[Pixel coordinate grounding data]
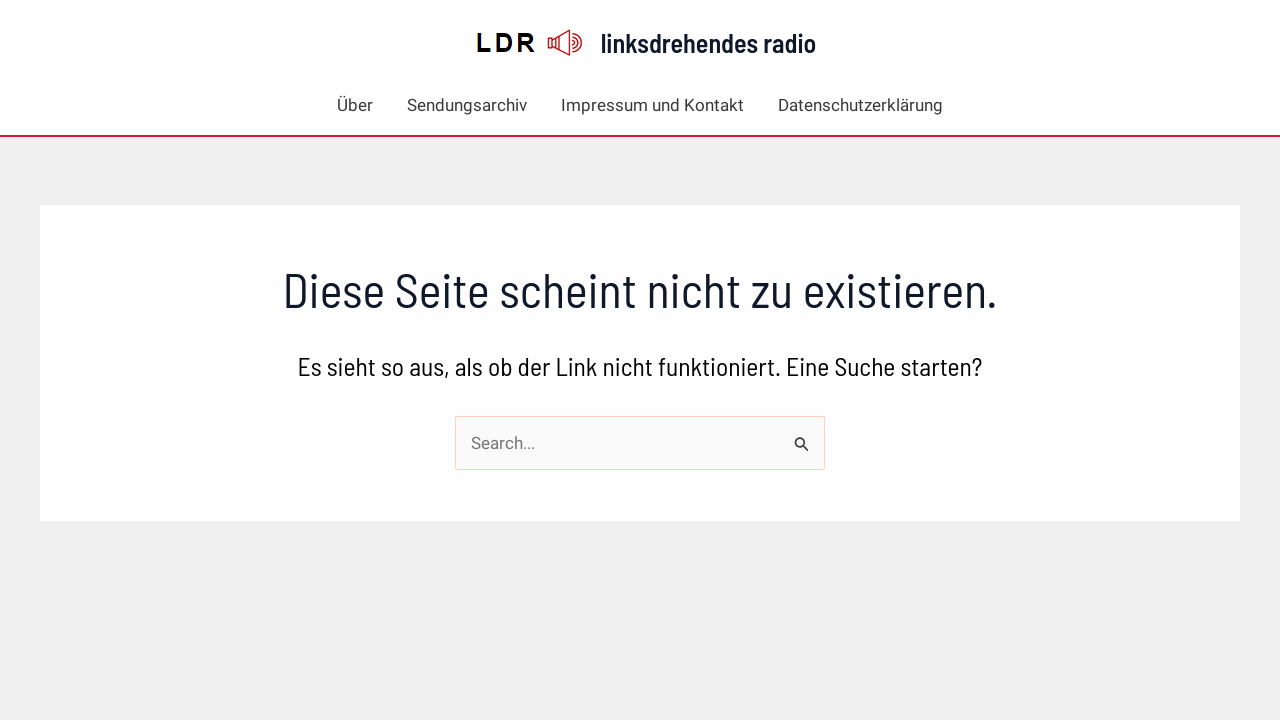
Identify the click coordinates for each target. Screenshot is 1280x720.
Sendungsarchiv (467, 105)
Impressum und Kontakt (652, 105)
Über (355, 105)
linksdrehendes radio (709, 42)
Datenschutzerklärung (860, 105)
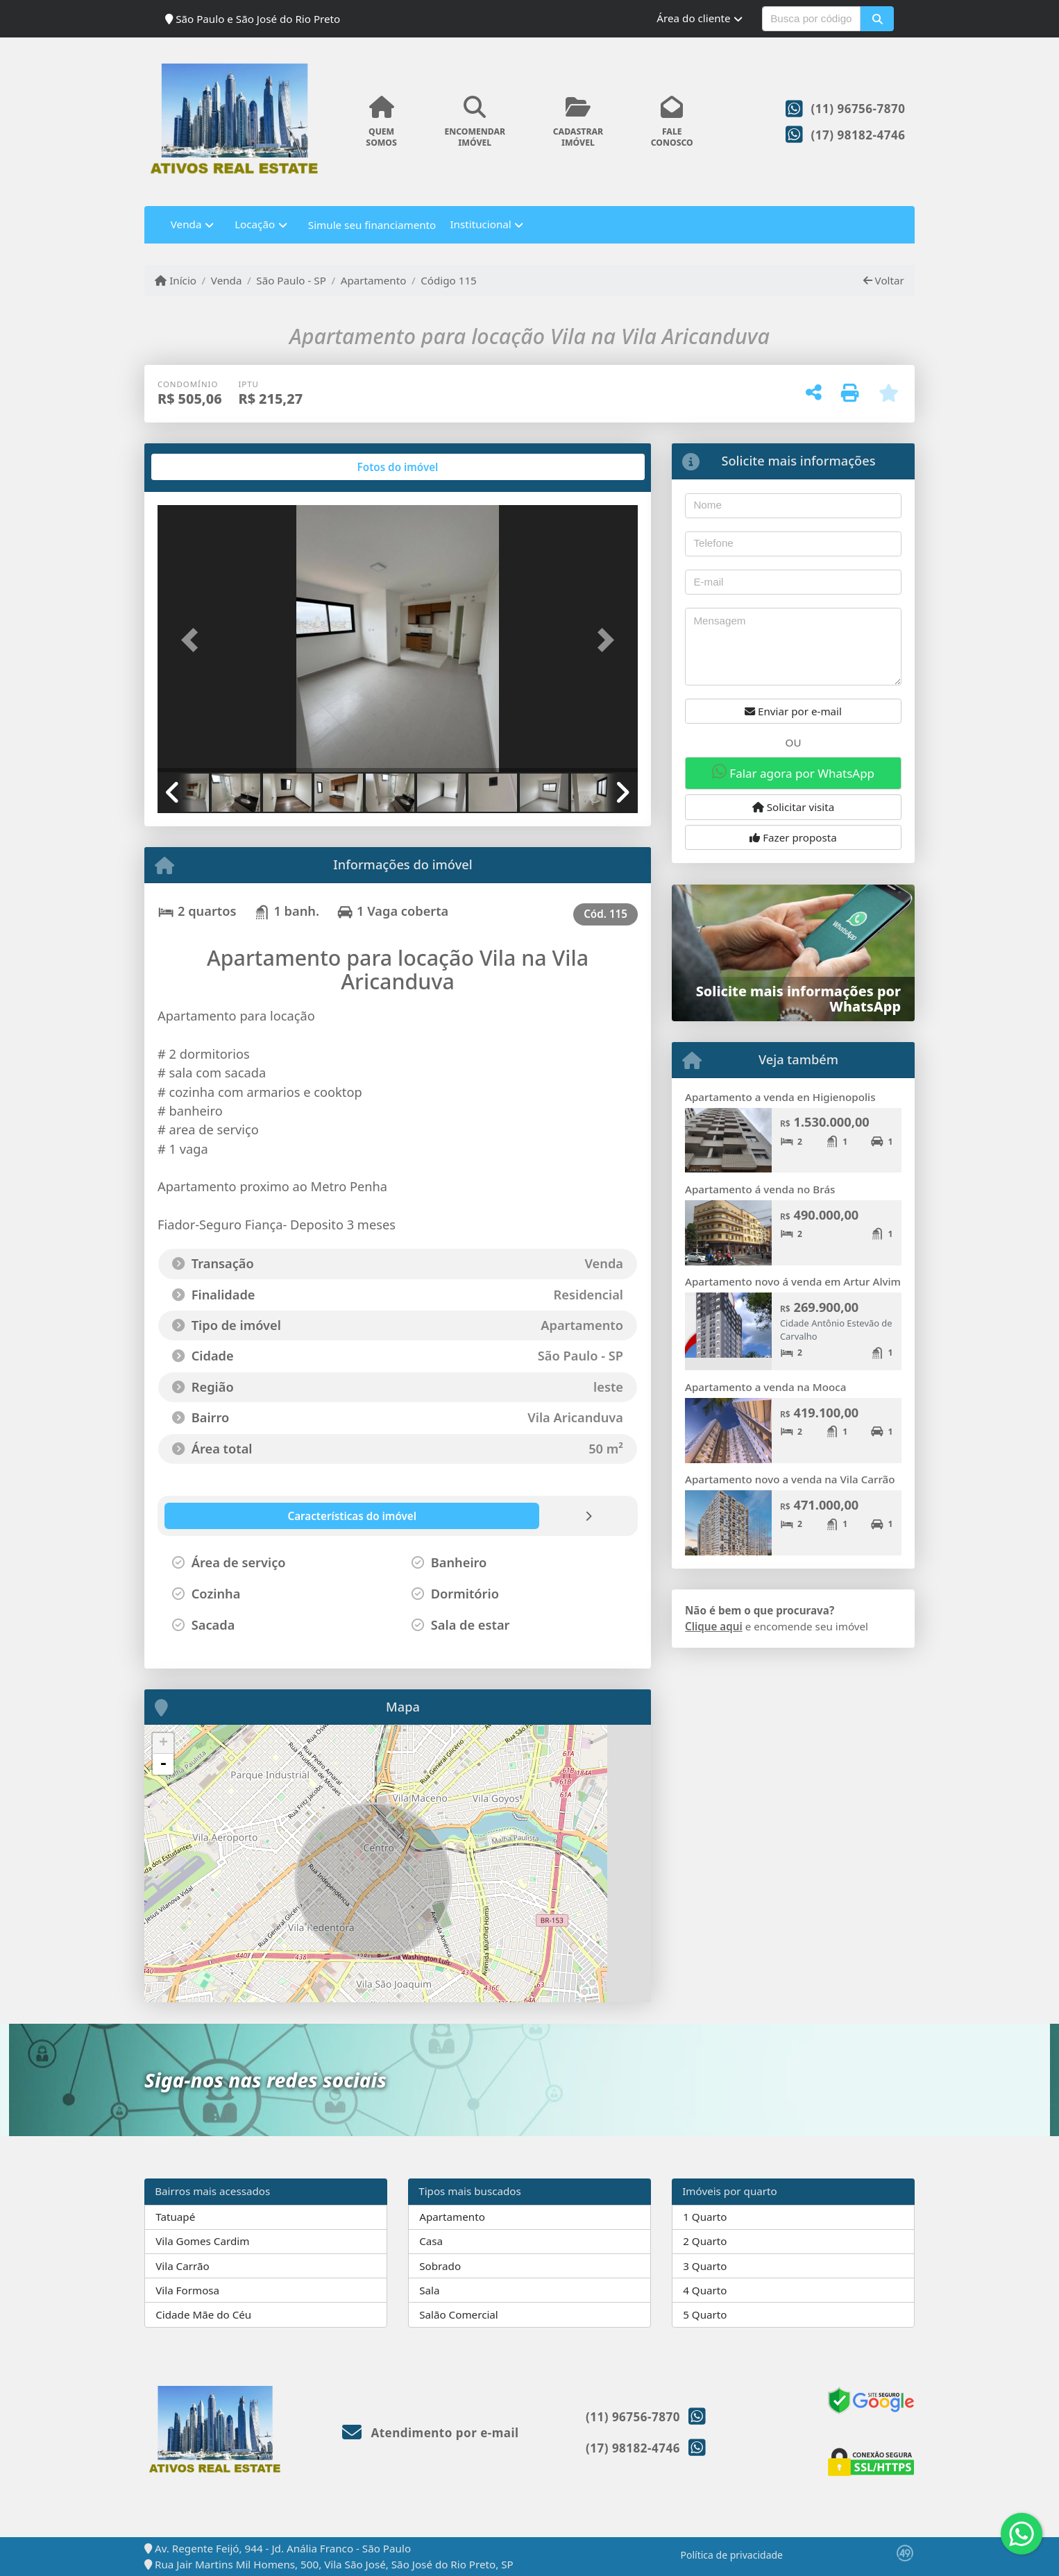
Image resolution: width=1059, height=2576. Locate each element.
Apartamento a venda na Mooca (765, 1387)
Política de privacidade (732, 2554)
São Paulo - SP (291, 280)
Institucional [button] (480, 224)
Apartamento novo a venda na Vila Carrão (790, 1479)
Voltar (883, 280)
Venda (226, 280)
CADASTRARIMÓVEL (578, 122)
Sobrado (440, 2266)
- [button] (163, 1764)
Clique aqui (714, 1626)
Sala (429, 2290)
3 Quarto (705, 2266)
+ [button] (163, 1743)
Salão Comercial (458, 2314)
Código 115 (449, 280)
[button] (877, 18)
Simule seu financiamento (372, 225)
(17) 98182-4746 (858, 135)
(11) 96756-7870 (858, 109)
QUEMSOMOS (381, 122)
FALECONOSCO (672, 122)
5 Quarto (705, 2314)
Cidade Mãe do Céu (203, 2314)
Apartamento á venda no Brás (760, 1189)
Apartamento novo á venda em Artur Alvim (793, 1281)
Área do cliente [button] (693, 18)
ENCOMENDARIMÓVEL (475, 122)
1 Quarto (705, 2217)
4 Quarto (705, 2290)
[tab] (202, 467)
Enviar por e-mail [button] (793, 711)
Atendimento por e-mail (430, 2433)
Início (175, 280)
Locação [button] (255, 224)
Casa (431, 2241)
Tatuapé (175, 2217)
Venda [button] (186, 224)
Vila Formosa (187, 2290)
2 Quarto (705, 2241)
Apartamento (374, 280)
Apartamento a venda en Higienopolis (780, 1097)
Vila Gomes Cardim (202, 2241)
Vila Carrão (182, 2266)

◆ **What is being asked**
Write out every line in the data that holds the string "Carrão".

◆ **Task response**
Apartamento novo a venda na Vila Carrão (790, 1479)
Vila Carrão (182, 2266)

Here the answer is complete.